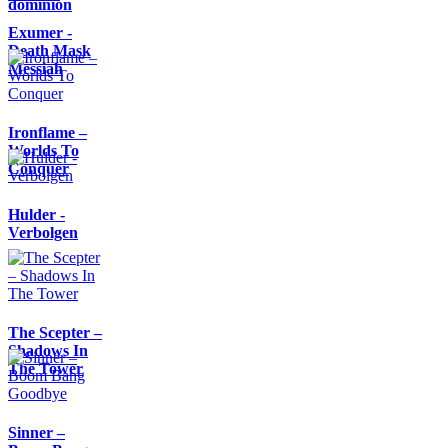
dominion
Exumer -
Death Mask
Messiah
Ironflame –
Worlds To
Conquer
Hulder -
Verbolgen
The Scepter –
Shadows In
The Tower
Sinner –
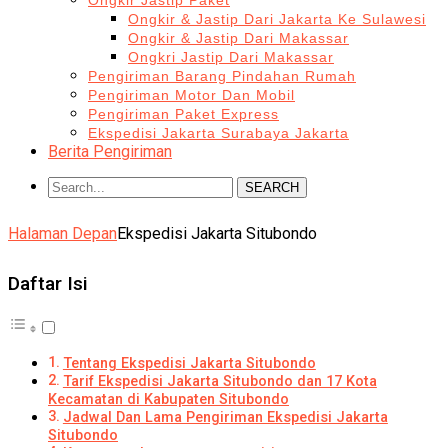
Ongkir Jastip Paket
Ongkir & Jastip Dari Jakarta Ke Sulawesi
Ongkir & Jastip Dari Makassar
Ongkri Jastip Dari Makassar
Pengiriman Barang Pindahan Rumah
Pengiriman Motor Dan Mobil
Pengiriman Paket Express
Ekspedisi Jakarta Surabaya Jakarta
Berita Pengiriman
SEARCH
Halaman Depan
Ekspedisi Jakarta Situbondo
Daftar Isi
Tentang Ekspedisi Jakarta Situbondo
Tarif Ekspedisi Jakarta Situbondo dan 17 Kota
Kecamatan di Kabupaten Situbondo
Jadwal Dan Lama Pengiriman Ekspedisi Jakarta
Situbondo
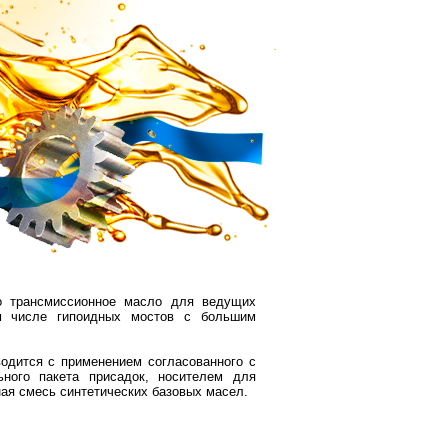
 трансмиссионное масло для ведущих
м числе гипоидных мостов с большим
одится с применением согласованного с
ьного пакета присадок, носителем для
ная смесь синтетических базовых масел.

:::

WHAT TO PRODUCE:
Only the lines from the one containing "Pengiriman Paket Express" through the last line of the entries above belong in the copy; reproduce them exactly and drop every picture.

WRITTEN ANSWER:
Pengiriman Paket Express
Ekspedisi Jakarta Surabaya Jakarta
Berita Pengiriman
SEARCH
Halaman Depan
Ekspedisi Jakarta Situbondo
Daftar Isi
Tentang Ekspedisi Jakarta Situbondo
Tarif Ekspedisi Jakarta Situbondo dan 17 Kota
Kecamatan di Kabupaten Situbondo
Jadwal Dan Lama Pengiriman Ekspedisi Jakarta
Situbondo
 трансмиссионное масло для ведущих
м числе гипоидных мостов с большим
одится с применением согласованного с
ьного пакета присадок, носителем для
ная смесь синтетических базовых масел.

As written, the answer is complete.